Nachhaltiges Bauen im Fokus
Zur feierlichen Preisverleihung am 29. September 2022 im Deutschen Architektur Zentrum DAZ begrüßten Moderator Dr. Thomas Welter, Geschäftsführer des Bund Deutscher Architektinnen und Architekten BDA, und der Vorstandsvorsitzender des FVHF, Andreas Reinhardt, neben den Nominierten und ihren Bauherren rund 120 Gäste aus Bauindustrie und Baukultur.
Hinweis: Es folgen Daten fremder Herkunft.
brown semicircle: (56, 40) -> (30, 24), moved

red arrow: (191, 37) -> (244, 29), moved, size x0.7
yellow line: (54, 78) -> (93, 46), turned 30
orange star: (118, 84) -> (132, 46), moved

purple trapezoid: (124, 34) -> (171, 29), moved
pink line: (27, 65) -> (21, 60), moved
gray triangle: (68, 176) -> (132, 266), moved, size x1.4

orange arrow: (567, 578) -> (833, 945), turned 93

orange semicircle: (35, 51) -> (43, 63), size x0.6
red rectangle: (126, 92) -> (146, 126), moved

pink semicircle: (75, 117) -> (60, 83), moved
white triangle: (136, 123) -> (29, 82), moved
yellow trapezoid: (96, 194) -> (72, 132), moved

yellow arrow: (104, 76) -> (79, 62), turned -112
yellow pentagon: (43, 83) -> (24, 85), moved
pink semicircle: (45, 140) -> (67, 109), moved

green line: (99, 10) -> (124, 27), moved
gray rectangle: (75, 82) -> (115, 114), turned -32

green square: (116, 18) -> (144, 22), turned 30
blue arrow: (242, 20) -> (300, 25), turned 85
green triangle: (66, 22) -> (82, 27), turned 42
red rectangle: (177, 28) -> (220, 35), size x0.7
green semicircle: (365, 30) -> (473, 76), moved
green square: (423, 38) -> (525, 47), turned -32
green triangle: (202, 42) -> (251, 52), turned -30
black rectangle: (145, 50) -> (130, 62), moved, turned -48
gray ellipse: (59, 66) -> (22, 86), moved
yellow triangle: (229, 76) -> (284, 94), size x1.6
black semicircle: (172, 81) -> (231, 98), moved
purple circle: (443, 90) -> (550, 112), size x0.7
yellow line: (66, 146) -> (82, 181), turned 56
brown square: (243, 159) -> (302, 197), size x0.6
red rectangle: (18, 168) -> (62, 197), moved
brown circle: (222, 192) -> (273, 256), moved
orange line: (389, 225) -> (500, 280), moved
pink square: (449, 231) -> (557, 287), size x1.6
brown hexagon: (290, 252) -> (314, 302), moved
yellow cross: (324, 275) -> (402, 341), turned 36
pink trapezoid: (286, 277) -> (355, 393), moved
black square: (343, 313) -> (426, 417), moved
Mit einen Impulsvortrag zum Thema Klimaschutz und Nachhaltigkeit im Bauwesen bildete Andrea Müller von Architects for Future den Auftakt der Preisverleihung und sendete zugleich einen dringenden Appell, kreislaufgerecht und CO2-reduzierend zu planen und zu bauen. Daran anknüpfend appellierte Tim Oliver Müller, Hauptgeschäftsführer des Hauptverbandes der Deutschen Bauindustrie, das Vergaberecht zu reformieren und recycelte und alternative Baustoffe aufzuwerten. So ist die nachhaltigere Variante der wirtschaftlichen vorzuziehen. Der Jury- und Vorstandsvorsitzende der Bundesstiftung Baukultur, Reiner Nagel, berichtete aus der Jurysitzung, die die „Qual der Wahl“ hatte, und zeigte sich begeistert von der hohen Ausführungsqualität und Präzision der eingereichten Arbeiten. Für das langjährige baukulturelle Engagement dankte der Juryvorsitzende zudem dem Fachverband Baustoffe und Bauteile für vorgehängte hinterlüftete Fassaden e.V..
Wie die Themen Wiederverwendung, Recycling und Ressourcenschonung heute in der Lehre und Praxis im Architekturbüro gelebt werden, berichteten die Jurymitglieder Katharina Benjamin, Dozentin an der TU Dresden/TU Braunschweig, sowie Alexandra Wagner von allmannwappner und Nils Nolting von Cityförster – beide Preis- und Sonderpreisträger des Deutschen Fassadenpreises für VHF 2020. Der Nachwuchs und die Architektenschaft haben nach ihren Erfahrungen ein sehr geschärftes Bewusstsein, alternativ und mit weniger Materialverbrauch zu bauen. Mit Blick auf den Preisträger und die Anerkennungen des diesjährigen Deutschen Fassadenpreises für VHF zeige sich, dass Gestaltungsfreiheit und nachhaltiges Bauen sich gewinnbringend ergänzen können.